Another issue is the relationship of the military to the state in each of these countries.
Tunisia has almost no military, only something like 35,000 men under arms. deposed dictator Zine El Abidine Ben Ali came to power in a coup, so he kept the army small to make sure some other officer did not do that to him. The sheer smallness of Tunisia’s military and its unavailability for repression of large public gatherings is probably a major reason for its relative success in moving toward democracy.
(Adapted from Wikimedia, with thanks.)
Egypt’s military in contrast is enormous (some 450,000 men), and in some ways it has been in power since 1952. The 2011 overthrow of dictator Hosni Mubarak (himself a former Air Force officer) took the form of a military coup. In 2013, the Egyptian military, having watched the fundamentalist Muslim Brotherhood government adopt a whole series of unpopular policies, intervened in conjunction with massive street rallies to make a coup.

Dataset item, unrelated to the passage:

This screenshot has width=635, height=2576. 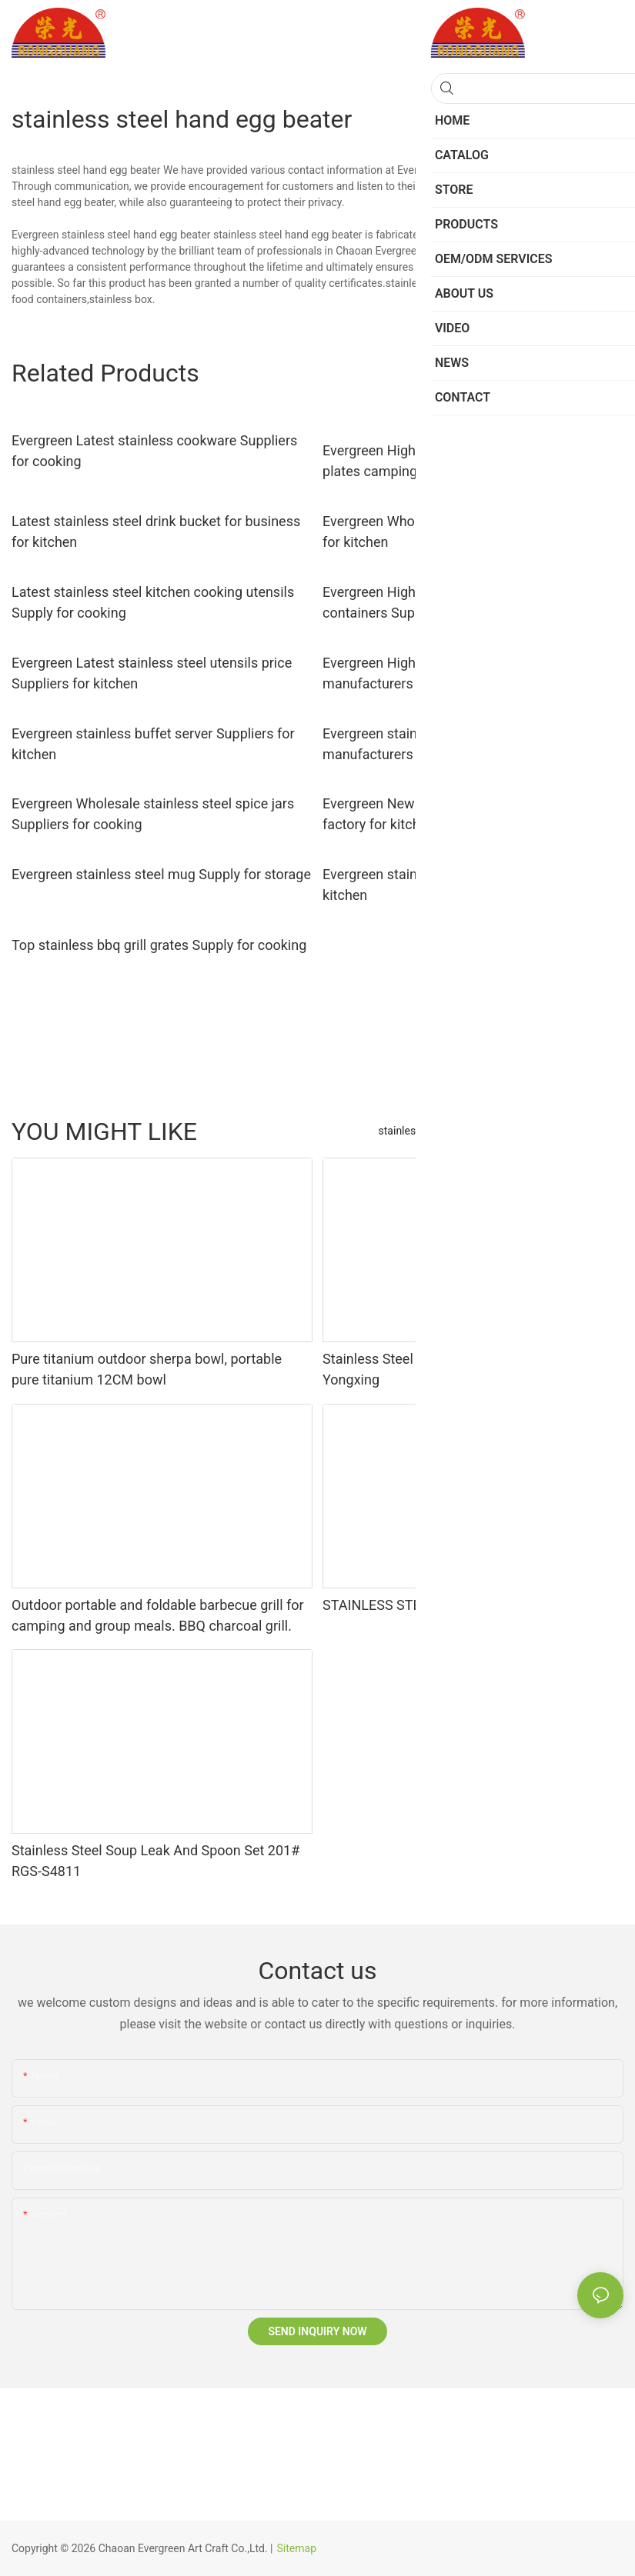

In Libya, Syria and Yemen, the military was an arm of the regime, commanded by relatives of the president for life. In each case it was deployed to crush the revolutions. The NATO intervention stopped the Gaddafi tank corps from wiping out rebellious cities such as Benghazi, but the downside is that the army collapsed when the regime did. Libya has no national army and this situation has contributed to its chaos.

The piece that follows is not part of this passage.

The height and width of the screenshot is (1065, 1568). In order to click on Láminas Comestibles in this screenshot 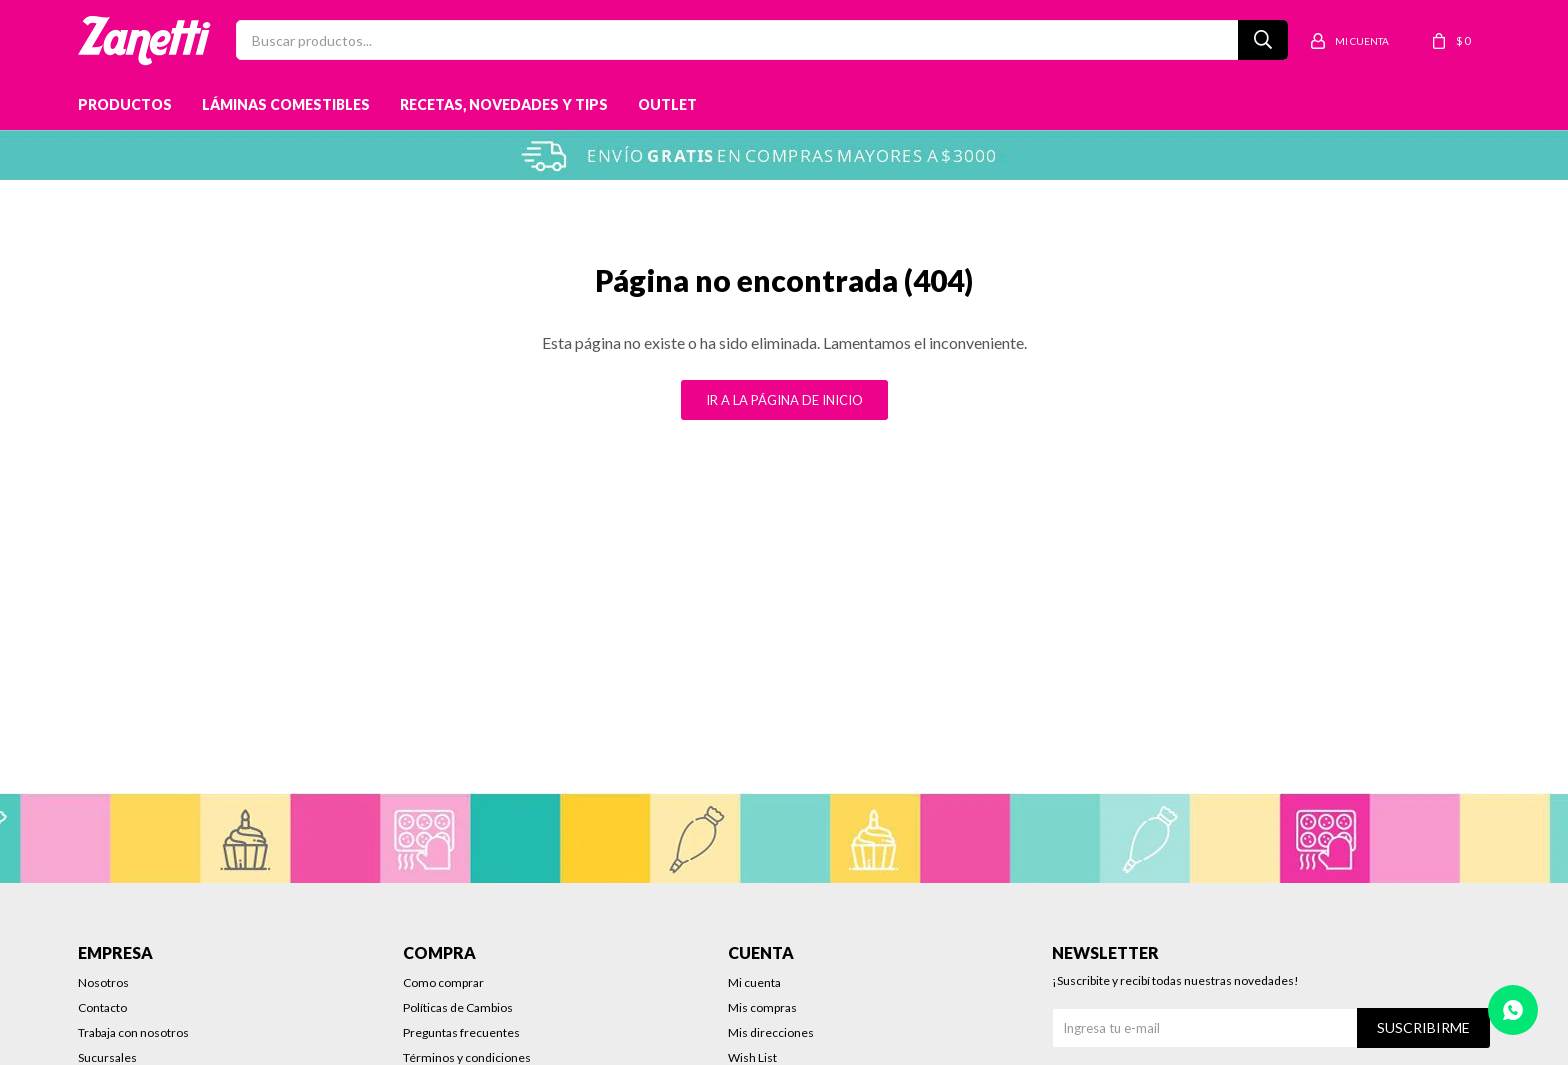, I will do `click(286, 104)`.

In Syria the army was deployed against the people. It drove them to arm themselves and provoked a civil war.
In Yemen the overthrown president, Ali Abdullah Saleh, still had a lot of units of the military who were loyal to him. He persuaded them to ally with the Houthi rebels of Saadeh, Zaydi Shiites, to overthrow Saleh’s successor, Abed Rabbo Mansour Hadi, last year this time. An aggressive intervention against Saleh in favor of Mansour Hadi was launched by the Saudis and their allies.
In Bahrain, the army is a Sunni instrument of Sunni power.
The revolutions in the Arab world were in some part derailed by deep divisions between nationalists and religious fundamentalists. Some of the supposed sectarianism actually has this character. This struggle has been prominent in Libya, Egypt and Syria.
Finally, the right wing authoritarianism of many of the Gulf oil states, especially of Saudi Arabia, meant that they were willing to bankroll extremist authoritarian groups, whether officer corps or religious fundamentalists in preference to democrats, and were willing to pay officer corps to crush populist movements like the Muslim Brotherhood.
Looked at in the light of these social science findings, the failure of most Arab states to transition to democracy is unsurprising. Poor countries in Africa, Asia and Central America have had the same difficulties. It has nothing to do with Islam or Arabs (‘Arab’ is just a speaker of a language, not an ethnic group). It has everything to do with lack of development.
The good news is that development will eventually take place in the Arab world, and a rising standard of living will impel people to take more control over their lives. Moreover, just as 1968 in eastern Europe was a proving ground for the later Velvet Revolution, so Arab youth now have experience in mobilizing.